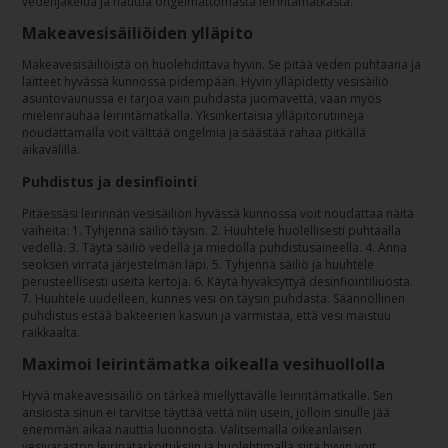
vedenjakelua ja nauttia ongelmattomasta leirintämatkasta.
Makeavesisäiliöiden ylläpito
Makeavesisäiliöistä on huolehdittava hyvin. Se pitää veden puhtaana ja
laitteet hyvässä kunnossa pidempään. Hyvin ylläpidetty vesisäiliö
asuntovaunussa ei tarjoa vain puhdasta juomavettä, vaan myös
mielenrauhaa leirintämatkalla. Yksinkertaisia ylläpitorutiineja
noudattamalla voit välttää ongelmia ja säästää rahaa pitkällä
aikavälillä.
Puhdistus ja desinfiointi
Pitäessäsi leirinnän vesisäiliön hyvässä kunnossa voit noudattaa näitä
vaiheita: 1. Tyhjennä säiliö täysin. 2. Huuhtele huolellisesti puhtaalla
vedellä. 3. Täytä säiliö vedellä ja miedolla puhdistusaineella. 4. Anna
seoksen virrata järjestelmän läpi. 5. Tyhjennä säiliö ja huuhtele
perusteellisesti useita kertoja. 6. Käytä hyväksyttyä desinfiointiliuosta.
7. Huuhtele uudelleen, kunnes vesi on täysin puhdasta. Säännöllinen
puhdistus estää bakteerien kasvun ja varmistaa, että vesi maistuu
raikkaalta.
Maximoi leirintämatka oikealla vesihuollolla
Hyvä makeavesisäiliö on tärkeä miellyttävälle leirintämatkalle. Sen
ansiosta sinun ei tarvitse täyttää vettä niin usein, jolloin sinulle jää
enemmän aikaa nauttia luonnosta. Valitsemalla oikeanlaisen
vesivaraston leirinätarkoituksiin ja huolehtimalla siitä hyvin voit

Your objective: An exact printout of the entries is wanted, covering the first line through the line holding "Maximoi leirintämatka oikealla vesihuollolla", with pictures kept out of it.

The answer:
vedenjakelua ja nauttia ongelmattomasta leirintämatkasta.
Makeavesisäiliöiden ylläpito
Makeavesisäiliöistä on huolehdittava hyvin. Se pitää veden puhtaana ja
laitteet hyvässä kunnossa pidempään. Hyvin ylläpidetty vesisäiliö
asuntovaunussa ei tarjoa vain puhdasta juomavettä, vaan myös
mielenrauhaa leirintämatkalla. Yksinkertaisia ylläpitorutiineja
noudattamalla voit välttää ongelmia ja säästää rahaa pitkällä
aikavälillä.
Puhdistus ja desinfiointi
Pitäessäsi leirinnän vesisäiliön hyvässä kunnossa voit noudattaa näitä
vaiheita: 1. Tyhjennä säiliö täysin. 2. Huuhtele huolellisesti puhtaalla
vedellä. 3. Täytä säiliö vedellä ja miedolla puhdistusaineella. 4. Anna
seoksen virrata järjestelmän läpi. 5. Tyhjennä säiliö ja huuhtele
perusteellisesti useita kertoja. 6. Käytä hyväksyttyä desinfiointiliuosta.
7. Huuhtele uudelleen, kunnes vesi on täysin puhdasta. Säännöllinen
puhdistus estää bakteerien kasvun ja varmistaa, että vesi maistuu
raikkaalta.
Maximoi leirintämatka oikealla vesihuollolla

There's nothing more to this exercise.